Le 10 février 2026, SINGA Toulouse présentait le documentaire Les Liens de la Migration lors d’une soirée mêlant projection, débat et rencontre. Plus qu’un film, cette initiative proposait de repenser l’accueil non comme une simple question d’hébergement ou de gestion, mais comme une relation qui transforme les personnes et les territoires.
Le 10 février dernier, SINGA Toulouse organisait une soirée autour de la projection du documentaire Les Liens de la Migration. À travers cette projection, l’équipe de SINGA Toulouse souhaitait ouvrir un espace de réflexion collective autour d’une question souvent simplifiée dans le débat public : qu’est-ce qu’accueillir signifie réellement ?

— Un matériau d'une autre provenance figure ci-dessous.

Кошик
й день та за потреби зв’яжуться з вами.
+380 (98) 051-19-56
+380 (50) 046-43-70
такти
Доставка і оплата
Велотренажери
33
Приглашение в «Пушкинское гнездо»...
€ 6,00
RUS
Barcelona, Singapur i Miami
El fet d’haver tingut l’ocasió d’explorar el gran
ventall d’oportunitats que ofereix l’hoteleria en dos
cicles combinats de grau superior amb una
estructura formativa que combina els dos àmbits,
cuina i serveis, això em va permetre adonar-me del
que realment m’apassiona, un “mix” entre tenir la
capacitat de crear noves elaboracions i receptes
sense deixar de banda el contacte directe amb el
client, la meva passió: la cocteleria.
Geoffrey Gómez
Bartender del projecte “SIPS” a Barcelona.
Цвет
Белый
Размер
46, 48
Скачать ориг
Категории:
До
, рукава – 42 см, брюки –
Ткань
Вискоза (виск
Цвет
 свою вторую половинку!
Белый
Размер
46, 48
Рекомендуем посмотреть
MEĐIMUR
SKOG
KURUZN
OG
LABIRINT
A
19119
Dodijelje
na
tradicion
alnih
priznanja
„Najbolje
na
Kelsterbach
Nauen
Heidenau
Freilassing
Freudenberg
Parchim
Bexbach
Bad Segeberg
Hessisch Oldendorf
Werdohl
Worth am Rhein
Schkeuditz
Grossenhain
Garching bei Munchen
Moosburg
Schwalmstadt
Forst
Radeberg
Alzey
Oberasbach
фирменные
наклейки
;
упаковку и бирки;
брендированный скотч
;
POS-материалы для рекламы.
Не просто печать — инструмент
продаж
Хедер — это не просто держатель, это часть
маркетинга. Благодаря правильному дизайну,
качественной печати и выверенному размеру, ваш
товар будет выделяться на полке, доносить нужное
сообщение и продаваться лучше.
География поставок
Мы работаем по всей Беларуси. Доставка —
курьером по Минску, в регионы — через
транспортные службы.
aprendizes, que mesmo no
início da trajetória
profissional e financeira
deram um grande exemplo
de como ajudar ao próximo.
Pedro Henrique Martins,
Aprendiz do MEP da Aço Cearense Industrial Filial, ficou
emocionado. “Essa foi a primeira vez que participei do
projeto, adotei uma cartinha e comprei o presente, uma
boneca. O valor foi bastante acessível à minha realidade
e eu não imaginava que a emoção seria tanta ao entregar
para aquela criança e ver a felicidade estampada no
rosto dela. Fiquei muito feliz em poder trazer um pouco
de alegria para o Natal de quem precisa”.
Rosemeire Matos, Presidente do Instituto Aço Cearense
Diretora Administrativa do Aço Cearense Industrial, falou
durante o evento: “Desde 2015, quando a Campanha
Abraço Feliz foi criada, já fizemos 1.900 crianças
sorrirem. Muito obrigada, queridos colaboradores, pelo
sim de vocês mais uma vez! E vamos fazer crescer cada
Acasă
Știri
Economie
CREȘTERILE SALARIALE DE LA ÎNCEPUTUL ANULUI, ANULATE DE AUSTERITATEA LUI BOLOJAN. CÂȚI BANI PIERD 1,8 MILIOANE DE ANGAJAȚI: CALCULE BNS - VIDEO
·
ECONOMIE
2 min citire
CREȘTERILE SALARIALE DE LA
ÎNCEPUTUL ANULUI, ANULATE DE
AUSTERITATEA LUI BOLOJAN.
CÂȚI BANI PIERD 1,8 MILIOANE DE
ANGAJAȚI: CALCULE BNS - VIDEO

Le documentaire Les Liens de la Migration a été co-créé lors de cinq ateliers réunissant personnes locales, personnes réfugiées et demandeuses d’asile vivant à Toulouse. Ensemble, les participant·es ont partagé leurs histoires d’amitié, d’entraide, de solitude parfois, mais aussi de reconstruction et de transformation mutuelle.
Le film donne à voir des trajectoires où l’inclusion ne passe pas uniquement par les dispositifs administratifs ou institutionnels, mais aussi par des rencontres concrètes du quotidien.
Comme le raconte Mustafa dans le documentaire :
« Quand je suis arrivé ici, j’étais dans la rue. C’est Nadine, la présidente de SINGA Toulouse, qui m’a parlé de SINGA. Grâce à elle, j’ai rencontré plein de gens. Et aujourd’hui, je travaille avec le directeur que j’ai rencontré là et j’ai trouvé des amis. »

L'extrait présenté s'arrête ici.